Nueve activistas tártaros desaparecieron en 2014 y 2015, y a mediados de mayo estaban detenidos 18. Las declaraciones, en ocasiones radicales, de tártaros exiliados como Lenur Isliámov, el propietario del canal ATR, son utilizadas contra los que residen en Crimea. La Administración rusa, dicen, “nos convierte en rehenes del comportamiento de los que están fuera”. “En la II Guerra Mundial, Moscú acusó a los tártaros de colaborar con los alemanes.

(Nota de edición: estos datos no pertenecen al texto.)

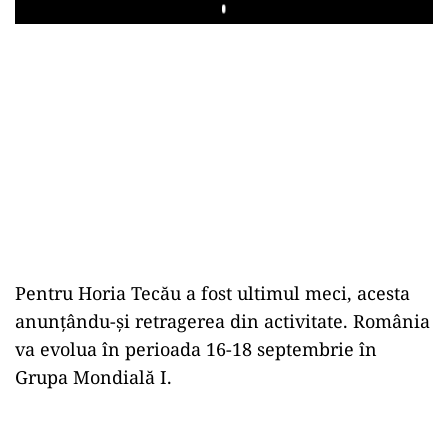
Play
Pentru Horia Tecău a fost ultimul meci, acesta
anunțându-și retragerea din activitate. România
va evolua în perioada 16-18 septembrie în
Grupa Mondială I.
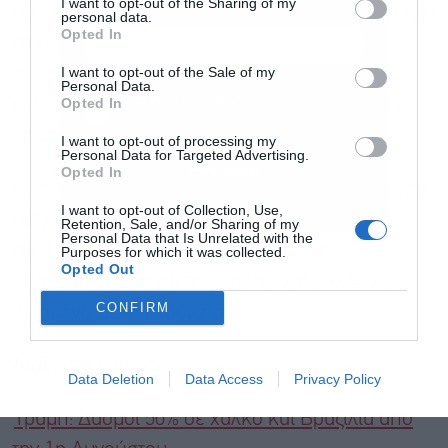
I want to opt-out of the Sharing of my
της ζήτησης πετρελαίου ανέρχεται κατά μέσο όρο
personal data.
Opted In
σε 0,97 εκατομμύρια βαρέλια την ημέρα,
I want to opt-out of the Sale of my
σύμφωνα με την πρόβλεψή μας για 1
Personal Data.
Αποδέχομαι τους
όρους χρήσης
*
Opted In
εκατομμύριο βαρέλια την ημέρα», ανέφερε η
και την πολιτική απορρήτου
σημείωση.
I want to opt-out of processing my
Personal Data for Targeted Advertising.
Εγγραφή
Opted In
Επιπλέον, υπάρχουν αμφιβολίες ότι η πρόσφατη
I want to opt-out of Collection, Use,
αύξηση των ποσοστώσεων παραγωγής που
Retention, Sale, and/or Sharing of my
Personal Data that Is Unrelated with the
ανακοίνωσε ο ΟΠΕΚ+ θα οδηγήσει σε
Purposes for which it was collected.
Opted Out
πραγματική αύξηση της παραγωγής, καθώς
CONFIRM
ορισμένα μέλη έχουν ήδη
Διαβάστε επίσης
Data Deletion
Data Access
Privacy Policy
Τραμπ: Δασμοί 50% σε χαλκό και Βραζιλία από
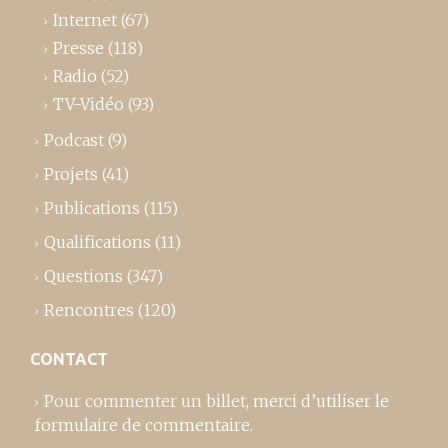
Internet
(67)
Presse
(118)
Radio
(52)
TV-Vidéo
(93)
Podcast
(9)
Projets
(41)
Publications
(115)
Qualifications
(11)
Questions
(347)
Rencontres
(120)
CONTACT
Pour commenter un billet,
merci d’utiliser le
formulaire de commentaire
.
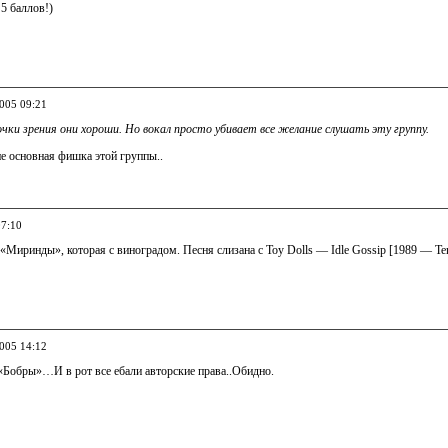
 5 баллов!)
2005 09:21
чки зрения они хороши. Но вокал просто убивает все желание слушать эту группу.
не основная фишка этой группы..
07:10
Миринды», которая с виноградом. Песня слизана с Toy Dolls — Idle Gossip [1989 — Ten
2005 14:12
 «Бобры»…И в рот все ебали авторские права..Обидно.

Ahora podemos ser acusados de colaborar con el Medjlis [la autonomía tártara]”. “Los cuerpos de seguridad registran las mezquitas y, obsesionados con el peligro extremista, arrestan a los que les parecen más religiosos y los juzgan como si estuvieran preparando actos terroristas”, decía Elmí Umérov, vicepresidente del Medjlis.
El 12 de mayo, fuerzas de seguridad registraron el domicilio de Umérov en Bashjisarái, la antigua capital de los janes de Crimea. A Umérov, médico, le acusaron de pronunciarse contra la integridad territorial de Rusia (por lo que pueden condenarle a cinco años de cárcel) y le han prohibido abandonar Crimea. Poco antes de que le formularan los cargos, esta corresponsal le visitó en su domicilio. El café donde nos habíamos citado en otras ocasiones ya no existía. “Lo han cerrado porque los dueños eran parientes de Mustafá Dzhemilev”, me explicó refiriéndose al líder histórico de los tártaros, ahora residente en Kiev tras ser vetado en Crimea. Una sola frase bastaba a Umérov para resumir sus impresiones de los primeros años pasados bajo el control de Moscú: “El principio básico de la Federación Rusa es la lealtad obligatoria”.